= William Carl Lineberger =

American chemist (1939–2023)

William Carl Lineberger (December 5, 1939 – October 17, 2023) was an American chemist.

==Life and career==
A native of Hamlet, North Carolina, William Carl Lineberger was born to parents Caleb Henry and Evelyn Pelot Cooper Lineberger on December 5, 1939. His mother was a former teacher and his father was a railroad worker. Through his mother, Lineberger is of French Huguenot descent. As a child, Lineberger was a Boy Scout and made Eagle rank. After completing his bachelor's, master's and doctoral degrees at the Georgia Institute of Technology, Lineberger began teaching at his alma mater, leaving for a research position at the U. S. Army Ballistic Research Laboratory and later the Joint Institute for Laboratory Astrophysics. The University of Colorado at Boulder, one of two joint operators of JILA, hired Lineberger as an assistant professor in 1970. He was named E. U. Condon Distinguished Professor of Chemistry at the University of Colorado in 1985.

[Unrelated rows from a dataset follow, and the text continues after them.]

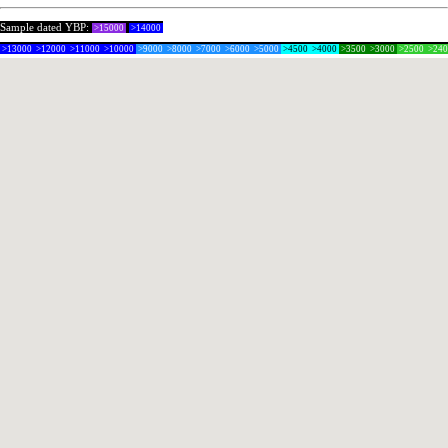
Sample dated YBP:
>15000
>14000
>13000
>12000
>11000
>10000
>9000
>8000
>7000
>6000
>5000
>4500
>4000
>3500
>3000
>2500
>24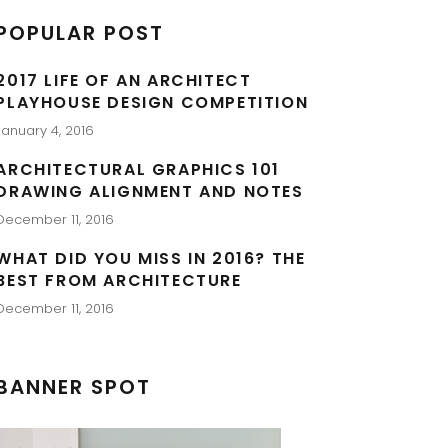
POPULAR POST
2017 LIFE OF AN ARCHITECT
PLAYHOUSE DESIGN COMPETITION
January 4, 2016
ARCHITECTURAL GRAPHICS 101
DRAWING ALIGNMENT AND NOTES
December 11, 2016
WHAT DID YOU MISS IN 2016? THE
BEST FROM ARCHITECTURE
December 11, 2016
BANNER SPOT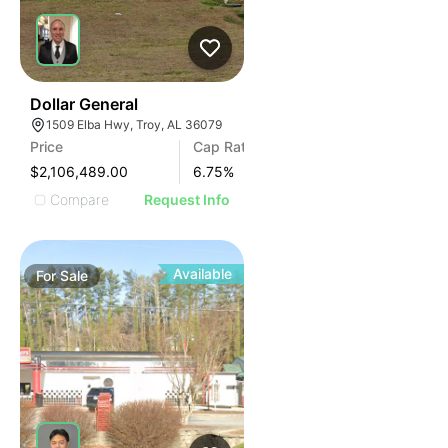
35
Dollar General
1509 Elba Hwy, Troy, AL 36079
Price
Cap Rate
$2,106,489.00
6.75
%
Compare
Request Info
Available
For
Sale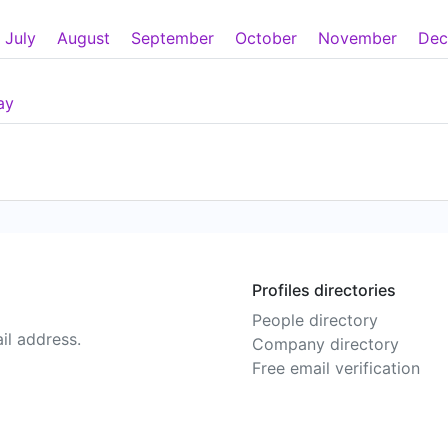
July
August
September
October
November
Dec
ay
Profiles directories
People directory
il address.
Company directory
Free email verification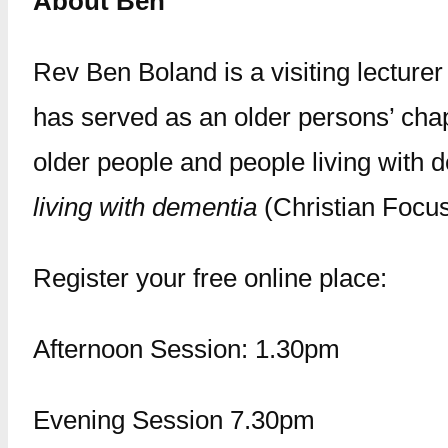
About Ben
Rev Ben Boland is a visiting lecture
has served as an older persons’ chap
older people and people living with
living with dementia
(Christian Focus
Register your free online place:
Afternoon Session: 1.30pm
Evening Session 7.30pm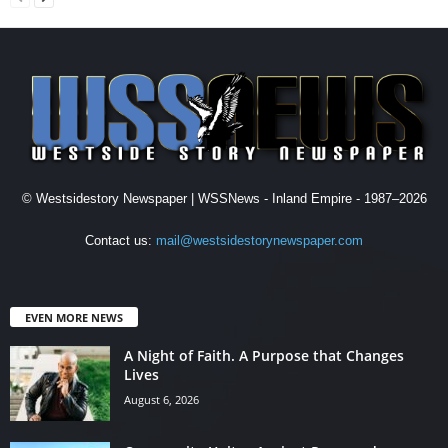
© Westsidestory Newspaper | WSSNews - Inland Empire - 1987–2026
Contact us:
mail@westsidestorynewspaper.com
EVEN MORE NEWS
A Night of Faith. A Purpose that Changes
Lives
August 6, 2026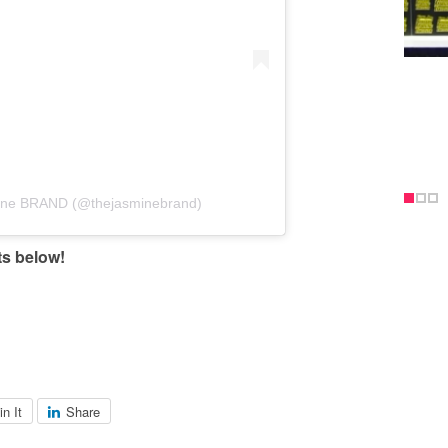
mine BRAND (@thejasminebrand)
ts below!
.
in It
Share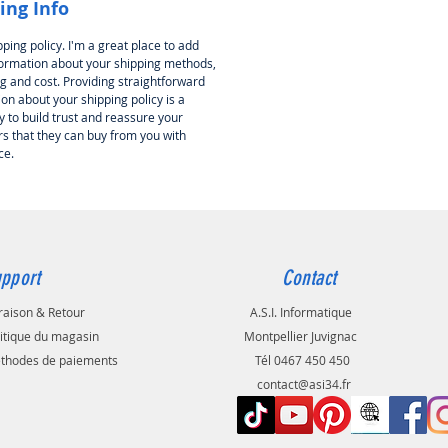
ing Info
pping policy. I'm a great place to add
ormation about your shipping methods,
g and cost. Providing straightforward
on about your shipping policy is a
 to build trust and reassure your
s that they can buy from you with
ce.
pport
Contact
raison & Retour
A.S.I. Informatique
litique du magasin
Montpellier Juvignac
thodes de paiements
Tél 0467 450 450
contact@asi34.fr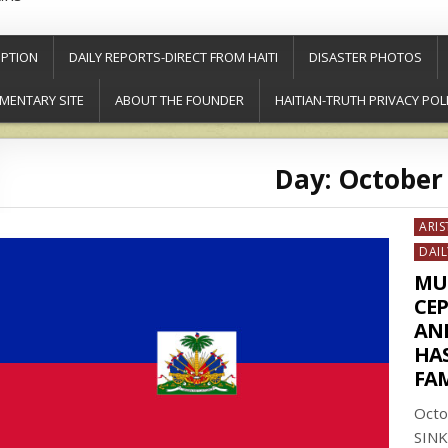
PTION
DAILY REPORTS-DIRECT FROM HAITI
DISASTER PHOTOS
MENTARY SITE
ABOUT THE FOUNDER
HAITIAN-TRUTH PRIVACY POL
Day:
October 
Post
ARIS
in
DAIL
MU
CE
AN
HAS
FA
Octo
SINK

Over the course of his career, Lineberger received several awards. Among them are: the Herbert P. Broida Prize (1981) awarded by the American Physical Society, the Earle K. Plyler Prize for Molecular Spectroscopy (1992), Irving Langmuir Award (1996) and Peter Debye Award (2004) of the American Chemical Society, and the William F. Meggers Award in Spectroscopy (1989) from the Optical Society of America. Lineberger received the NAS Award in Chemical Sciences in 2015. Lineberger was a member of the American Chemical Society as well as the National Academy of Sciences (1983) and American Academy of Arts and Sciences (1995). He was a fellow of the American Association for the Advancement of Science and the American Physical Society (1973). From 2011 to 2016, Lineberger served on the National Science Board and was nominated for a second term by Barack Obama in 2016.

Lineberger died on October 17, 2023, at the age of 83.